Autriche: quand le FPÖ de Jörg Haider dirigeait une région

Pendant 11 ans, le leader d'extrême-droite Jörg Haider a dirigé le Land de Carinthie. - Daniel Rauning - AFP
L'Autriche basculera-t-elle à l'extrême-droite? Le scrutin présidentiel, dont le résultat devrait se dessiner dans la soirée, oppose les Verts au FPÖ, parti d'extrême-droite qui a réussi à s'installer durablement dans le paysage politique autrichien. Les carinthiens connaissent bien l'extrême-droite qui a dirigé leur région pendant 14 ans jusqu'à la mort de son leader, Jörg Haider.
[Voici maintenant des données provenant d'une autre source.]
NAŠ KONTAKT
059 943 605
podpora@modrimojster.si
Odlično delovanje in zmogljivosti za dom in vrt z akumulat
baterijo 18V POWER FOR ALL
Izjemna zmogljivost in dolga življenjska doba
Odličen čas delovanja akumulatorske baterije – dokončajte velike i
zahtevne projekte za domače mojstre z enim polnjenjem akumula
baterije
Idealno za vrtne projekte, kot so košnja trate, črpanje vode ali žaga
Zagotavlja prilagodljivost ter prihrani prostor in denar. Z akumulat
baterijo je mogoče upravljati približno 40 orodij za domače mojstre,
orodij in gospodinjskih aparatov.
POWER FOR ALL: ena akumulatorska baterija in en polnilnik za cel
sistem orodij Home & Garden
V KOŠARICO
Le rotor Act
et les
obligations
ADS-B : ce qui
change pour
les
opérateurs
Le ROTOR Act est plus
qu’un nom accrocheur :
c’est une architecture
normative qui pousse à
Un leader charismatique et sulfureux
En Carinthie, Land du sud de l'Autriche, Jörg Haider est adulé. Dimanche, son successeur à la tête du FPÖ, Norbert Hofer, a recueilli près de 40% des suffrages dans la région, signe que le souvenir de l'extrême-droite est encore bien vivace dans la contrée la plus méridionale du pays.
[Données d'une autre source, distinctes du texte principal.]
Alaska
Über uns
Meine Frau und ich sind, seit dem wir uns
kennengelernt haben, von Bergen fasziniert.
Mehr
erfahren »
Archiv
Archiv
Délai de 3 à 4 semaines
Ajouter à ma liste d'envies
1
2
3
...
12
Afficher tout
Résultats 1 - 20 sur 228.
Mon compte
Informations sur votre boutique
1989, premier coup de tonnerre. Jörg Haider se fait élire gouverneur de Carinthie à la tête d'un parti fondé par d'anciens SS et habitué jusque là aux profondeurs du classement, le FPÖ. Deux ans plus tard seulement, il doit renoncer à son poste après avoir vanté publiquement la politique d'emploi du IIIe Reich. Rebelote en 1995 lorsqu'il déclare que les camps de la mort n'étaient "que des camps disciplinaires" et qu'"il faut rendre honneur à la Waffen-SS".
Le retour en grâce et les affaires
Quatre ans plus tard, Jörg Haider revient sur le devant de la scène et reprend le Land. La même année, il fait carton plein aux législatives et fait entrer son parti au gouvernement au prix d'un adoucissement de la ligne du parti, qui perd peu à peu son électorat radical, nostalgiques du pangermanisme et du nationalisme.
Pendant les onze ans qu'il passe au pouvoir, le FPÖ voit son image sérieusement écornée par les affaires politico-financières qui touchent son leader. Jörg Haider est tour à tour accusé d'avoir accepté 5 millions de dollars de Saddam Hussein, avec lequel il n'a jamais caché sa proximité, et de s'être laissé corrompre par la banque BayernLB en échange de faveurs politiques.
Une ardoise lourde à assumer
Le 11 octobre 2008, Jörg Haider se tue dans un accident de voiture dans la région qu'il dirige toujours. L'émotion est forte, mais huit ans plus tard, ses détracteurs gardent un souvenir amer du passage du FPÖ au pouvoir. Dans Le Temps, Peter Kaiser, gouverneur social-démocrate du Land depuis 2013, fustige un piètre gestionnaire. "Le testament de Haider? Des dettes et des ennuis" estime le gouverneur.
Entraîné par la faillite de la banque régionale Hypo Alpe Adria, le Land a même frôlé la banqueroute au plus fort de la crise de la zone euro. "Nous souffrons encore des décisions prises à l’époque car la confiance a été brisée pour longtemps" estime Jürgen Mandl, président de la chambre de commerce de Klagenfurt. La popularité du leader d'extrême-droite reste pourtant forte dans la région. L'écologiste Rolf Holub se souvient encore de la distribution de billets de 100 euros aux plus nécessiteux à Noël. "Les bénéficiaires faisaient la queue" raconte l'élu.